## Aim of the exercise
Without the images, print all the entries below exactly as given.

Segment Start: Source data

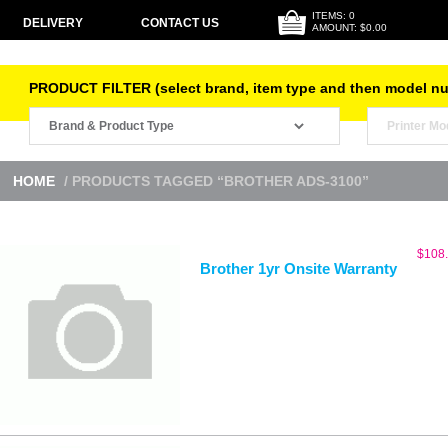
ITEMS: 0
DELIVERY
CONTACT US
AMOUNT: $0.00
PRODUCT FILTER (select brand, item type and then model n
HOME
/ PRODUCTS TAGGED “BROTHER ADS-3100”
$
108
Brother 1yr Onsite Warranty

Segment End: Source data

## Answer section
ITEMS: 0
DELIVERY
CONTACT US
AMOUNT: $0.00
PRODUCT FILTER (select brand, item type and then model n
HOME
/ PRODUCTS TAGGED “BROTHER ADS-3100”
$
108
Brother 1yr Onsite Warranty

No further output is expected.